There are already a few isolated pointers as to what might happen. In recent months economic stagnation in Eastern Europe has reduced trade deficits with the West. As new very modern investments are completed, Polish exports might rise a little, even in glutted markets, because of the low wages of Polish workers.
However, none of this can take place unless the bureaucracy succeeds in disciplining the working class. Its strategy has been to divide and rule – to allow certain groups of workers to protect their living standards against the effects of crisis, while hitting Other groups of workers harder than ever. That is the logic behind the moves throughout Eastern Europe to replace food subsidies that aid everyone (at least, everyone who can push or bribe their way to the front of the queues) by general price rises combined with wage rises for selected workers. Then those who work in enterprises that are profitable by world standards will get something more than a bare subsistence wage, while those who work in other ways will sink down to living standards, even worse than those of the long term unemployed in the West. The ‘reserve army’ of the miserably paid will discipline the rest. If it can get away with some such scheme, then the bureaucracy will have been able, like the ruling classes in the West, to use the cyclical crisis to alleviate some of its long term problems.
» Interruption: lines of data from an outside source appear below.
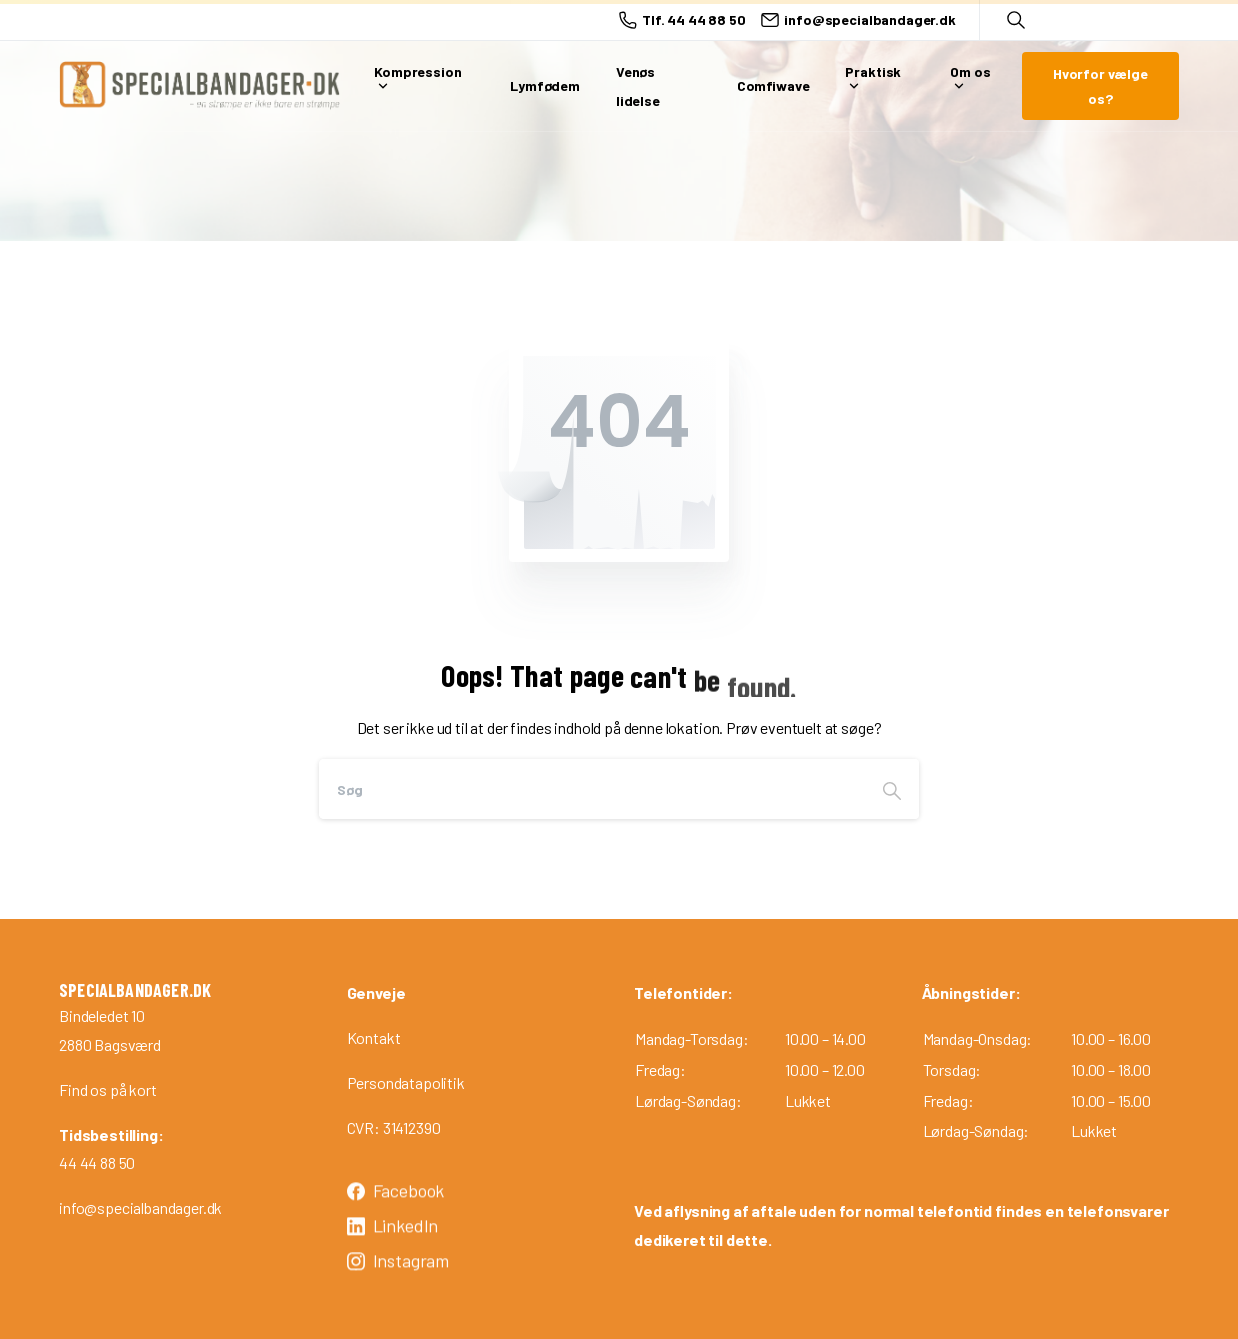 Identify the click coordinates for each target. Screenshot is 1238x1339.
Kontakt (374, 1037)
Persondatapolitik (406, 1082)
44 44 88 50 (97, 1162)
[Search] (592, 789)
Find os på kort (108, 1089)
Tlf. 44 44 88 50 (682, 20)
However, any alleviation can only be temporary. Such measures will not stop the long term pressures causing the rate of growth to decline. Nor will they stop the ever greater integration of the East European economies, with their cyclical patterns of growth and stagnation, into the boom-slump world economy. And so they will not stop a recurrence, in four or five years time, of exactly the sort of crisis we are witnessing now, with all the social upheaval it can produce.
The point is important. If the Polish workers do not succeed in breaking through this time, that does not mean the struggle is over, however stable things might appear to be in a couple of years’ time.
But of course, it is by no means certain that the bureaucracy will even succeed in finding a way out of the impasse this time round. The workers have already shaken Polish society. Their actions may well prevent the Polish bureaucracy from resolving the crisis on its terms. And then, not only pierek, but Husak and Kadar and Brezhnev ... and Schmidt and Thatcher and Carter (or Reagan) will have cause to worry.